I thought of a random question today about the process of sieving of odd perfect numbers. As I have understood the process, we take prime numbers less than an arbitrary limit and generate sigma chains based on powers of those prime numbers. It occurred to me that we can't possibly check the sigma chains on ALL the primes less than the limit, so I now have two questions:

1. Since we can't check them all, how do we know that we've eliminated all possible OPNs below 10^2000 or whatever other limit we have chosen?
2. How do we pick the right prime numbers to start the sigma chains?

 henryzz 2021-12-13 12:31

[QUOTE=ThomRuley;595065]I thought of a random question today about the process of sieving of odd perfect numbers.
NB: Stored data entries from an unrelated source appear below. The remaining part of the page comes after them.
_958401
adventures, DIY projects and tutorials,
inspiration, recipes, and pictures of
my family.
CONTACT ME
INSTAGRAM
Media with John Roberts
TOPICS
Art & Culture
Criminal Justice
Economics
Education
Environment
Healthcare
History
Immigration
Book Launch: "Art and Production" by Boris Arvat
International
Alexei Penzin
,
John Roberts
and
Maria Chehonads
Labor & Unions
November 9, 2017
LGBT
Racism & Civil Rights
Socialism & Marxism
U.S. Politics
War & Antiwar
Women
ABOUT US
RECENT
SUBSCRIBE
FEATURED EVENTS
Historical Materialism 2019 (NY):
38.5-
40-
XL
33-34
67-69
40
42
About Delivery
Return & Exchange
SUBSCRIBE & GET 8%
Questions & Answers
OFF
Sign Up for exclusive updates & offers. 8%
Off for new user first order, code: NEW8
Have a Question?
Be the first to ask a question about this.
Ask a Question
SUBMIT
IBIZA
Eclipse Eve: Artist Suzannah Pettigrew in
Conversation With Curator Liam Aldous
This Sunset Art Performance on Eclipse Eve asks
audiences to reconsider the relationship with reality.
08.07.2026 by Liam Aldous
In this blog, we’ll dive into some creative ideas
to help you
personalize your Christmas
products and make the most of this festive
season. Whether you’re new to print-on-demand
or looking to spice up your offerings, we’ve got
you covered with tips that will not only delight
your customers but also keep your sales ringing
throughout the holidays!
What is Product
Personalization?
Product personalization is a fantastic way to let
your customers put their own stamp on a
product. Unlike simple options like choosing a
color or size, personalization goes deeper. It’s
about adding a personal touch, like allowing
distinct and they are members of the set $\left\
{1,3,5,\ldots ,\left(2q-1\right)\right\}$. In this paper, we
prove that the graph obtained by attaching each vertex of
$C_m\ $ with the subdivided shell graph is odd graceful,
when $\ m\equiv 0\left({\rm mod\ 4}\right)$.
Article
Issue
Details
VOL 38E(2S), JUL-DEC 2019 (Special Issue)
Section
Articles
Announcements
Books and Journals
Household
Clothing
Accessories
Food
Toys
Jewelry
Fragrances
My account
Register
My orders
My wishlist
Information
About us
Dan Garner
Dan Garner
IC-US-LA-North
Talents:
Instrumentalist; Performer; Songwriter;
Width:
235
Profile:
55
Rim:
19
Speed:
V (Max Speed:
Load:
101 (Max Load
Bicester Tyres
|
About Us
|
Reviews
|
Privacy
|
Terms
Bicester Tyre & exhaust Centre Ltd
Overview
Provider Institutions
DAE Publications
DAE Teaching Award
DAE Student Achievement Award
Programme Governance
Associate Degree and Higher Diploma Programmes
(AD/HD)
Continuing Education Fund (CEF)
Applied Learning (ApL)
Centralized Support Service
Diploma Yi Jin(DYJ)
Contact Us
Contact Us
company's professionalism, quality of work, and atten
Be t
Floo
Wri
As I have understood the process, we take prime numbers less than an arbitrary limit and generate sigma chains based on powers of those prime numbers. It occurred to me that we can't possibly check the sigma chains on ALL the primes less than the limit, so I now have two questions:

1. Since we can't check them all, how do we know that we've eliminated all possible OPNs below 10^2000 or whatever other limit we have chosen?
2. How do we pick the right prime numbers to start the sigma chains?[/QUOTE]

This is explained in the end game section of [url]http://www.lirmm.fr/~ochem/opn/[/url] and also in [url]https://maths-people.anu.edu.au/~brent/pd/rpb116.pdf[/url]

Some of the larger numbers are included because it shortens the proof. For example excluding 5 without first considering 3 effectively requires excluding 3 as 5^1+1 is 6=2*3 so it is better to do this first. There may be others worth adding for this purpose. I am currently experimenting to see if there are any small primes that can be excluded easily that would shorten future sections of the proof. Unfortunately this is a nontrivial problem as so much effort has been expanded on the standard set of primes.